- Born: Timothy John Binyon 18 February 1936 Leeds, England
- Died: 7 October 2004 (aged 68) Witney, Oxfordshire, England
- Occupations: Crime writer, scholar
- Relatives: Laurence Binyon (great-uncle) Nicolete Gray (cousin)
- Writing career
- Genre: Crime

= T. J. Binyon =

English scholar and crime writer (1936 – 2004)

Timothy John Binyon (18 February 1936 – 7 October 2004) was an English scholar and crime writer. He was a great-nephew of the poet Laurence Binyon.

==Early life==
T. J. Binyon was born in Leeds, where his father Denis was a university lecturer. When, aged 18, doing his National Service, he was assigned to the Joint Services School for Linguists in Bodmin, Cornwall, to learn Russian. There, in 1954, the young soldiers, among them Alan Bennett, Michael Frayn and Dennis Potter, were trained to serve as translators and interpreters in the Cold War. It was there that Binyon's interest in Russian language and literature was kindled.

==Education and teaching career==
He studied at Exeter College, Oxford, but read German and Russian instead of History, which had been his original plan. After graduating he spent a year at Moscow State University.
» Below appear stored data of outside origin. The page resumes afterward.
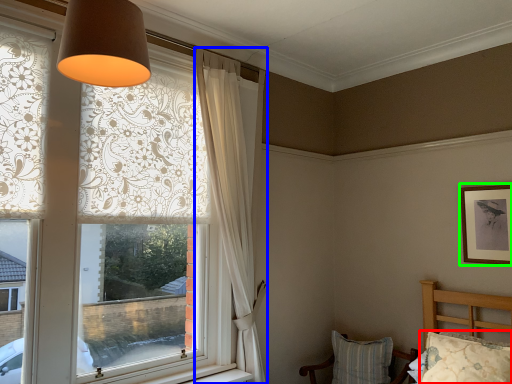 Question: Which object is positioned farthest from pillow (highlighted by a red box)? Select from curtain (highlighted by a blue box) and picture frame (highlighted by a green box).

Choices:
 (A) curtain
 (B) picture frame

Answer: (A) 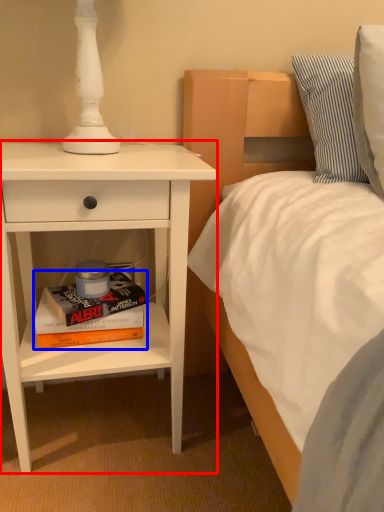 Question: Which object is further to the camera taking this photo, nightstand (highlighted by a red box) or book (highlighted by a blue box)?

Choices:
 (A) nightstand
 (B) book

Answer: (B) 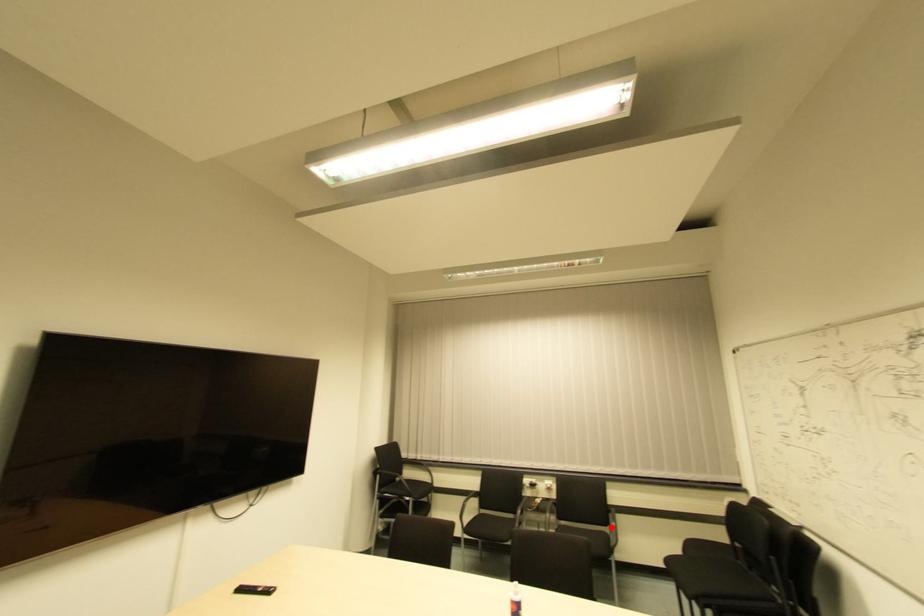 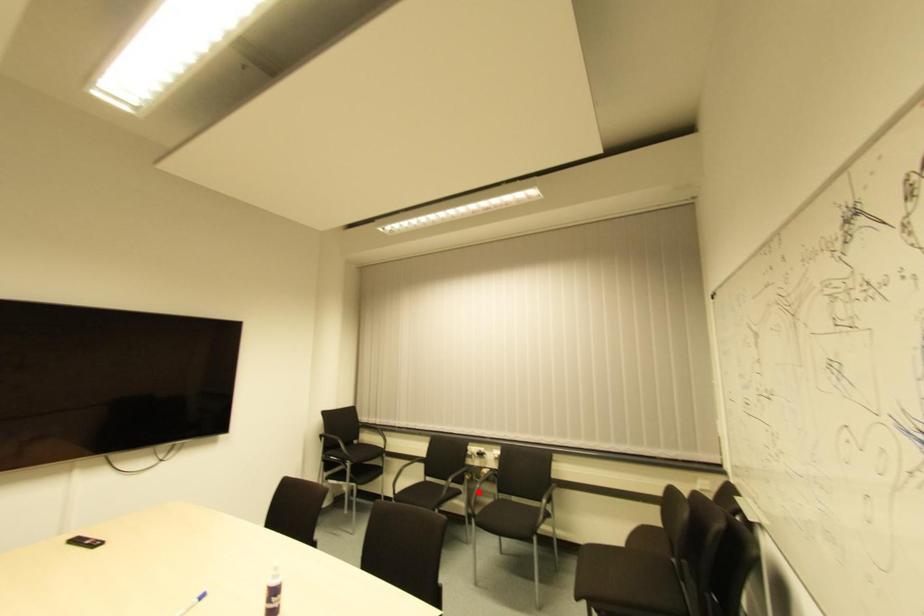 I am providing you with two images of the same scene from different viewpoints. A red point is marked on the first image and another point is marked on the second image. Is the red point in image1 aligned with the point shown in image2?

No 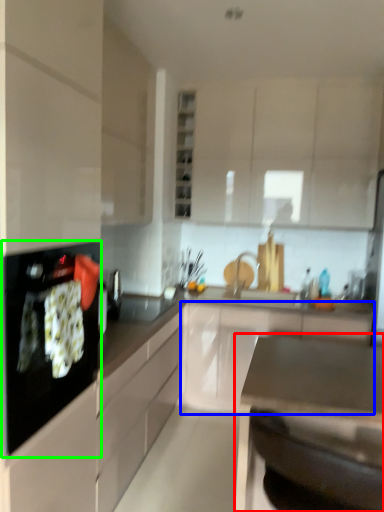 Question: Which object is the closest to the countertop (highlighted by a red box)? Choose among these: cabinetry (highlighted by a blue box) or kitchen appliance (highlighted by a green box).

On returning to England, he took up teaching Russian literature at the University of Leeds. Eventually, in 1968, he became a fellow of Wadham College. Oxford, and taught in the Faculty of Medieval and Modern Languages. He served as Dean of Wadham during the 1970s and 80s and retired in the early 2000s.

==Crime fiction author and reviewer==
Apart from his academic career, Binyon had a great interest in crime fiction. He worked as a reviewer of detective fiction for The Times Literary Supplement and the London Evening Standard and wrote a theoretical book—"Murder Will Out": The Detective in Fiction (OUP, 1989)—and two crime novels, Swan Song (1982) and Greek Gifts (1988).

As emeritus, Binyon became a prize-winning author with a biography of Aleksandr Pushkin, Pushkin: A Biography (2002), it was the Samuel Johnson Prize winner of 2003. The book received critical acclaim and was praised by John Bayley in Literary Review: "No other work on Pushkin on the same scale, and with the same grasp of atmosphere and detail, exists in English, or in any other language apart from Russian."

==Marriages and death==
Binyon was married twice, first to Felicity Butterwick (1974–1992) and, after a divorce, to Helen Ellis (from 2000 up to his death). He died, aged 68, of sudden heart failure in his house in Witney, Oxfordshire, while doing research for what was to be his next book, on Mikhail Lermontov.